To give an example of the magnitude of this problem, in the Capital Region of Denmark with a population of 1.8 million people (2019), more than 2.5 million requests (from hospitals and GPs combined) for P-sodium are filed per year. More than a third of the population has a measurement of P-sodium at least once per year.

So, what can be done to stem this tsunami of blood tests?

First of all, we hope that education and an increased awareness of the overuse of blood tests may help. As physicians, we need to ask ourselves every time we order a diagnostic test (the problem applies to all paraclinical examinations) if we really need this particular test and what consequences the result of the test will have for the diagnostic process or the treatment of our patient. We do not feel confident that these questions are asked every time unnecessary tests are requested. Education may reduce the number of tests, but the effect may be more pronounced by addition of other strategies.

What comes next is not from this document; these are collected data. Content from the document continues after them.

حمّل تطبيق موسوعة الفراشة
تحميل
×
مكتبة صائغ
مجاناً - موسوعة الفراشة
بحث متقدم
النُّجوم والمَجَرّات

In laboratories, several such strategies are possible [Citation5]. These include the design of the order entry system. Soft stops are pop-up messages in the electronic requesting systems informing the requesting physicians, e.g. that the same test was performed on the patient a short while ago, that the test only applies to a restricted type of patient or asking the physician to supply the reason for ordering the test. We used this latter approach to try to reduce the number of vitamin D analyses requested by GPs. Since the early 2000s, this analysis has seen an exponential growth making it an obvious target for this type of intervention. From January 2017, we introduced a compulsory pop-up form in which the general practitioners had to state the indication for measuring vitamin D, choosing from a predefined set of indications. This resulted in a drop of 25% of the requisitions of vitamin D [Citation6]. Whether this decrease is permanent remains to be seen.

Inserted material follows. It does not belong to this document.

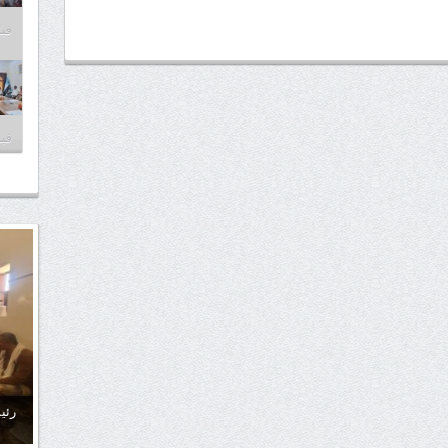
فبراير
فبراير
رئي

Other possible strategies for the laboratory are removal of obsolete tests from the order entry system, hard stops which reject the requisition automatically if certain parameters are met and implementation of minimal retesting intervals. In a study of hemoglobin A1C, another test which has seen a massive increase in use, we calculated that cancelling all follow-up measurements ordered within 16 weeks could reduce the number of hemoglobin A1C measurements by 23% [Citation7].

Finally, economic incentive structures might also be a helpful instrument for the laboratories.

Overuse of blood tests carry not only significant direct and indirect costs for society but can also be harmful to patients eliciting unnecessary extra, potentially harmful procedures. Clinicians and laboratories must therefore work closely together to reduce overuse and to further evidence-based use of laboratory medicine.

Disclosure statement

No potential conflict of interest was reported by the author(s).

References

  • Papanicolas I, Woskie LR, Jha AK. Health care spending in the United States and other high-income countries. JAMA. 2018;319(10):1024–1039.
  • Kevin P, Eaton KP, Levy K, et al. Evidence-based guidelines to eliminate repetitive laboratory testing. JAMA Intern Med. 2017;177(12):1833–1839.
  • Munk JK, Hansen MF, Buhl H, et al. The 10 most frequently requested blood tests in the capital region of Denmark, 2010–2019 and simulated effect of minimal retesting intervals. Clin Biochem. 2021;100:55–59.
  • Andersen MK, Hvidt EA, Pedersen KM, et al. Defensive medicine in Danish General Practice. Types of defensive actions and reasons for practicing defensively. Scand J Prim Health Care. 2021;39(4):413–418.
  • Mrazek C, Haschke-Becher E, Felder TK, et al. Laboratory demand management strategies—an overview. Diagnostics. 2021;11(7):1141.
  • Munk JK, Bathum L, Jørgensen HL, et al. A compulsory pop-up form reduces the number of vitamin D requests from general practitioners by 25 percent. Scand J Prim Health Care. 2020;38(3):308–314.
  • Munk JK, Lind BS, Jørgensen HL. Change in HbA1c concentration as decision parameter for frequency of HbA1c measurement. Scand J Clin Lab Invest. 2019;79(5):320–324.